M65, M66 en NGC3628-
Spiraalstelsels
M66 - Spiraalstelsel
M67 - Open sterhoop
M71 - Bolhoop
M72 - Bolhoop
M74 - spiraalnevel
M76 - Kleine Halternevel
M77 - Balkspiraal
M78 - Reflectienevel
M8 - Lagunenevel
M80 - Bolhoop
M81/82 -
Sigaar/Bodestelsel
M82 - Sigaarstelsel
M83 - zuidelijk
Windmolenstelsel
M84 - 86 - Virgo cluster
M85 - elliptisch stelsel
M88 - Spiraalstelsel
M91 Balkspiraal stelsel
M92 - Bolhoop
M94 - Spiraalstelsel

==

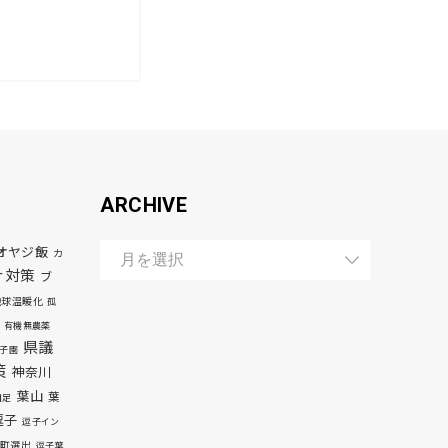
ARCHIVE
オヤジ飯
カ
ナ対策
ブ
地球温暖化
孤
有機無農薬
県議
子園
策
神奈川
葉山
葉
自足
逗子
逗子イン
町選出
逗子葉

**PROBLEM DETAILS**
Return each line of the data where the word "Balkspiraal" appears.

**FINISHED TASK**
M77 - Balkspiraal
M91 Balkspiraal stelsel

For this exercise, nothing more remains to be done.